Ces contrepoints à la beauté classique devraient faire mouche auprès des plus jeunes. D'autant que la tonalité très neuve du parcours, en particulier grâce aux contenus de l'application, délivre des clés de compréhension et de décryptage très accessibles : c'est l'œuvre ou l'objet qui s'adressent directement au visiteur et à la première personne. « La mission de la médiation, c'est de partager et d'expliquer, mais aussi de tirer les fils qui nous ramènent à notre temps, à une culture pop, pour mieux rendre sensible, ici et maintenant, à l'Histoire et à l'histoire ancienne des formes et des images.

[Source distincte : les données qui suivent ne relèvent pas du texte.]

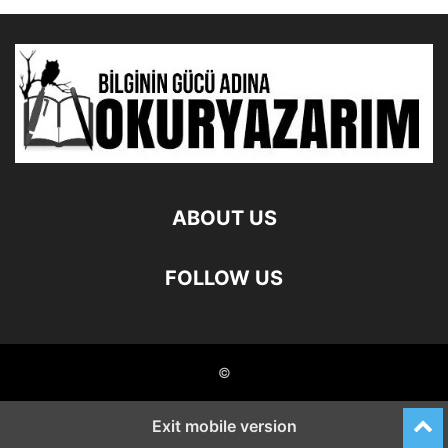
ABOUT US
FOLLOW US
©
Exit mobile version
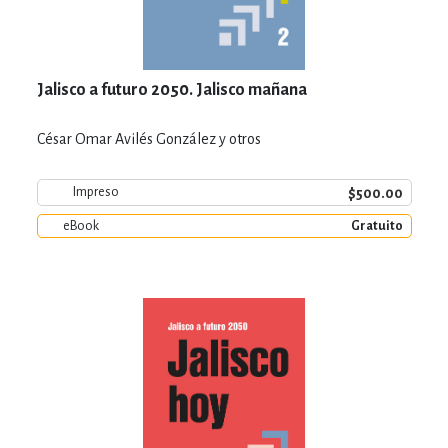
Jalisco a futuro 2050. Jalisco mañana
César Omar Avilés González y otros
$500.00
Impreso
eBook
Gratuito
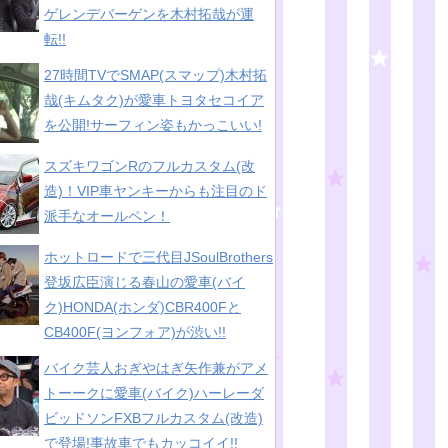
ゲレンデバーゲンを木村拓哉が運
転!!
27時間TVでSMAP(スマップ)木村拓
哉(キムタク)が愛車トヨタセコイア
を公開!サーフィン姿もかっこいい!
スズキワゴンRのフルカスタム(改
造)！VIP車ヤンキーからも注目のド
派手なオールペン！
ホットロードで三代目JSoulBrothers
登坂広臣演じる春山の愛車(バイ
ク)HONDA(ホンダ)CBR400Fと
CB400F(ヨンフォア)が渋い!!
バイク芸人おぎやはぎ矢作兼がアメ
トーークに愛車(バイク)ハーレーダ
ビッドソンFXBフルカスタム(改造)
で登場!事故車でもカッコイイ!!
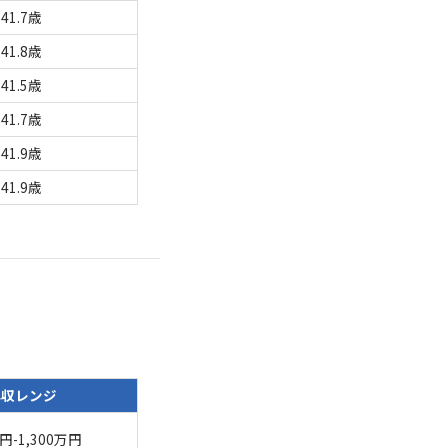
41.7歳
41.8歳
41.5歳
41.7歳
41.9歳
41.9歳
年収レンジ
円-1,300万円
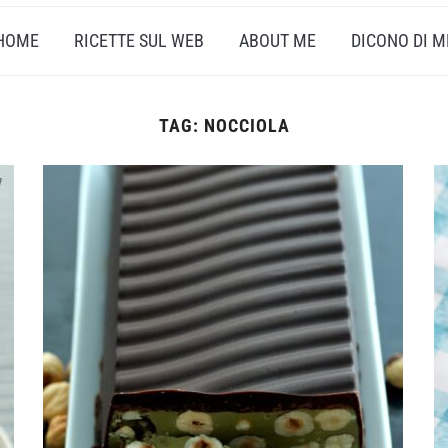
HOME
RICETTE SUL WEB
ABOUT ME
DICONO DI M
TAG:
NOCCIOLA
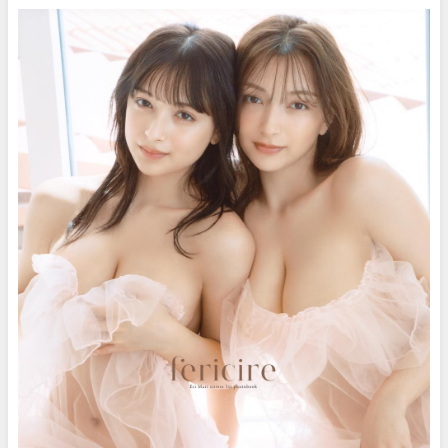
2022年最幸の写真集の水着撮影
に没入密着！【メイキング】
@miyu_murashima（2022年12
月07日） | ヤンジャンTV【集英
社ヤングジャンプ公式】さんよ
り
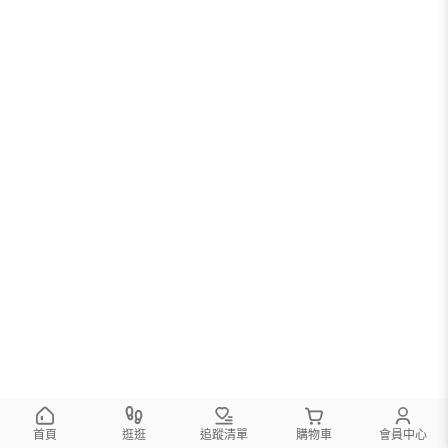
首頁
逛逛
追蹤清單
購物車
會員中心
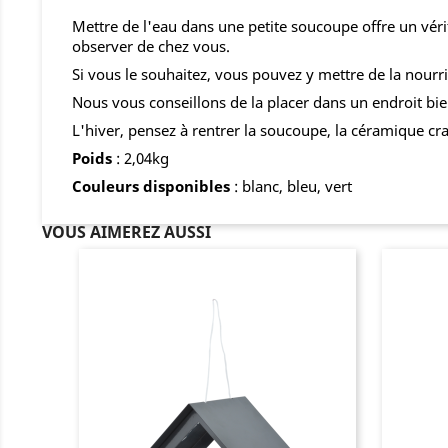
Mettre de l'eau dans une petite soucoupe offre un véri
observer de chez vous.
Si vous le souhaitez, vous pouvez y mettre de la nourri
Nous vous conseillons de la placer dans un endroit bie
L'hiver, pensez à rentrer la soucoupe, la céramique cra
Poids
: 2,04kg
Couleurs
disponibles
: blanc, bleu, vert
VOUS AIMEREZ AUSSI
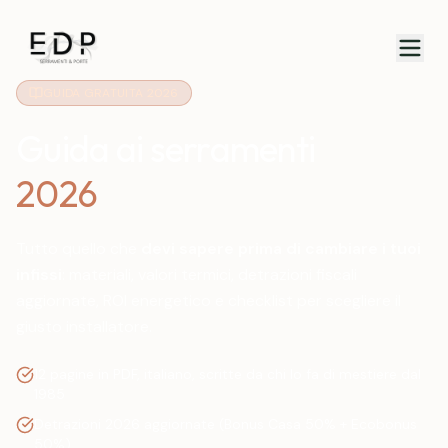
GUIDA GRATUITA 2026
Guida ai serramenti
2026
Tutto quello che
devi sapere prima di cambiare i tuoi
infissi
: materiali, valori termici, detrazioni fiscali
aggiornate, ROI energetico e checklist per scegliere il
giusto installatore.
12 pagine in PDF, italiano, scritte da chi lo fa di mestiere dal
1985
Detrazioni 2026 aggiornate (Bonus Casa 50% + Ecobonus
50%)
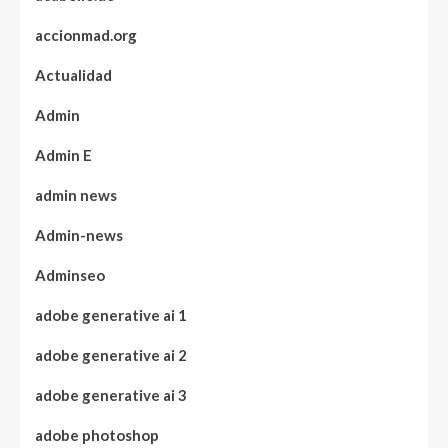
accionmad.org
Actualidad
Admin
Admin E
admin news
Admin-news
Adminseo
adobe generative ai 1
adobe generative ai 2
adobe generative ai 3
adobe photoshop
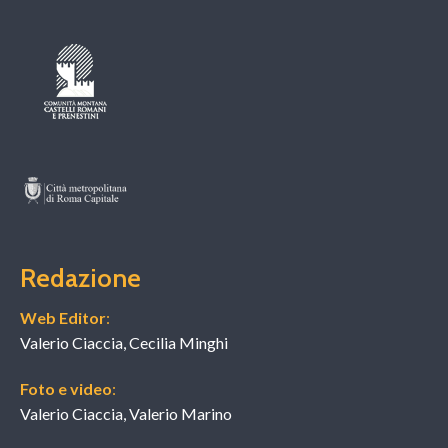
Redazione
Web Editor
:
Valerio Ciaccia, Cecilia Minghi
Foto e video
:
Valerio Ciaccia, Valerio Marino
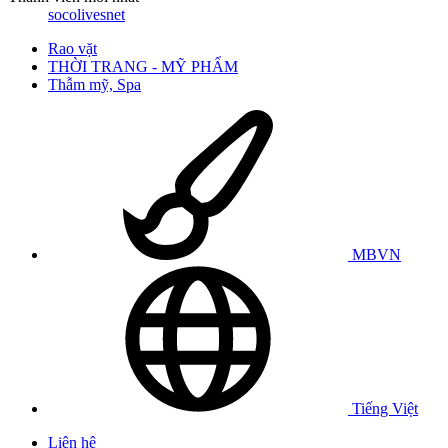
socolivesnet
Rao vặt
THỜI TRANG - MỸ PHẨM
Thẫm mỹ, Spa
MBVN
Tiếng Việt
Liên hệ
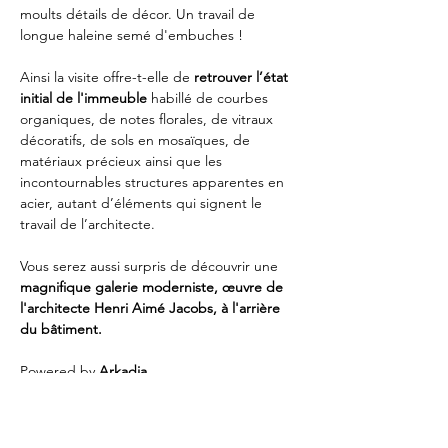
moults détails de décor. Un travail de 
longue haleine semé d'embuches !
Ainsi la visite offre-t-elle de 
retrouver l’état 
initial de l'immeuble
 habillé de courbes 
organiques, de notes florales, de vitraux 
décoratifs, de sols en mosaïques, de 
matériaux précieux ainsi que les 
incontournables structures apparentes en 
acier, autant d’éléments qui signent le 
travail de l’architecte.
Vous serez aussi surpris de découvrir une 
magnifique galerie moderniste, œuvre de 
l'architecte Henri Aimé Jacobs, à l'arrière 
du bâtiment.
Powered by 
Arkadia
📍
 Lieu
 : Hôtel Winssinger - rue Hôtel des 
monnaies 66 (1060 Saint Gilles)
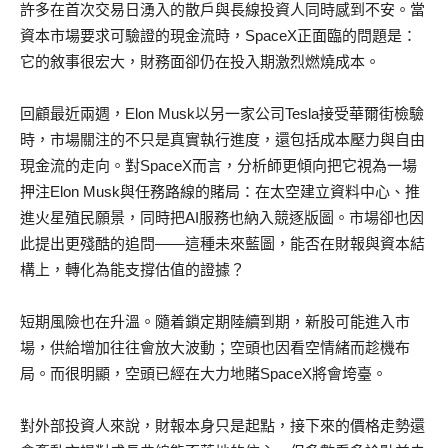
許多在首次交易日湧入的散戶與長線投資人同時感到不安。當
資本市場要求可驗證的現金流時，SpaceX正面臨的問題是：
它的敘事很宏大，財務面卻仍在投入期激烈燃燒成本。
回顧最近兩週，Elon Musk以另一家公司Tesla接受華爾街檢驗
時，市場關注的不只是真實執行進度，還包括成本壓力與自由
現金流的走向。對SpaceX而言，分析師更傾向把它視為一場
押注Elon Musk與任務路線的賭局：在太空建立資料中心、推
進火星殖民願景，同時把AI服務也納入競逐版圖。市場卻也因
此提出更殘酷的追問——這種未來藍圖，能否在財報與資本結
構上，轉化為能支撐估值的證據？
短期風險也在升溫。隨着鎖定期陸續到期，新股可能進入市
場，供給增加往往會放大波動；空頭也因看空情緒而趁機布
局。而很明顯，空頭已經在大力地賭SpaceX將會垮臺。
對外部投資人來說，財報本身只是起點，接下來的價格走勢還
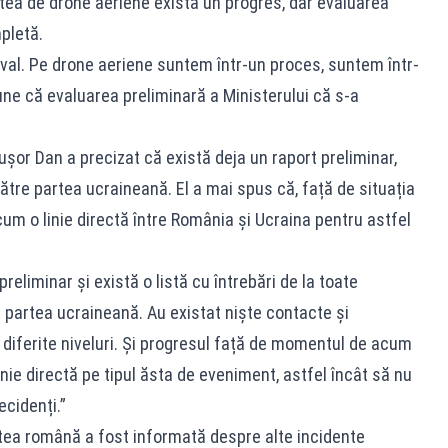
rtea de drone aeriene există un progres, dar evaluarea
pletă.
aval. Pe drone aeriene suntem într-un proces, suntem într-
pune că evaluarea preliminară a Ministerului că s-a
ușor Dan a precizat că există deja un raport preliminar,
către partea ucraineană. El a mai spus că, față de situația
m o linie directă între România și Ucraina pentru astfel
reliminar și există o listă cu întrebări de la toate
re partea ucraineană. Au existat niște contacte și
 diferite niveluri. Și progresul față de momentul de acum
nie directă pe tipul ăsta de eveniment, astfel încât să nu
ecidenți.”
tea română a fost informată despre alte incidente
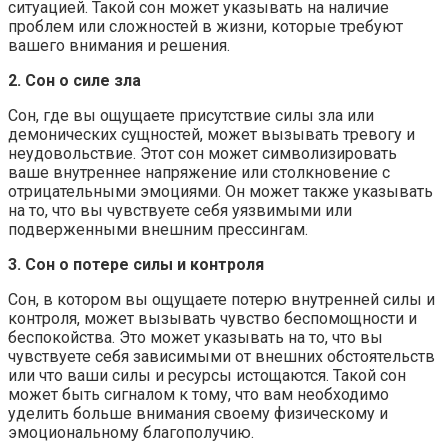
ситуацией. Такой сон может указывать на наличие
проблем или сложностей в жизни, которые требуют
вашего внимания и решения.
2. Сон о силе зла
Сон, где вы ощущаете присутствие силы зла или
демонических сущностей, может вызывать тревогу и
неудовольствие. Этот сон может символизировать
ваше внутреннее напряжение или столкновение с
отрицательными эмоциями. Он может также указывать
на то, что вы чувствуете себя уязвимыми или
подверженными внешним прессингам.
3. Сон о потере силы и контроля
Сон, в котором вы ощущаете потерю внутренней силы и
контроля, может вызывать чувство беспомощности и
беспокойства. Это может указывать на то, что вы
чувствуете себя зависимыми от внешних обстоятельств
или что ваши силы и ресурсы истощаются. Такой сон
может быть сигналом к тому, что вам необходимо
уделить больше внимания своему физическому и
эмоциональному благополучию.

Il se trouve que la beauté, ses pratiques, ses gestes, ses canons est un sujet majeur de conversation sur les réseaux sociaux, observe Gautier Verbeke. C'est un thème très populaire et à travers lui nous approchons un public plus jeune qui ne se tourne pas spontanément vers le musée. »
Le parcours a d'ailleurs déjà été « testé » par des 22-28 ans, leurs réactions et leurs commentaires filmés feront l'objet d'une web-série coproduite par le Louvre et L'Oréal et diffusée début 2025.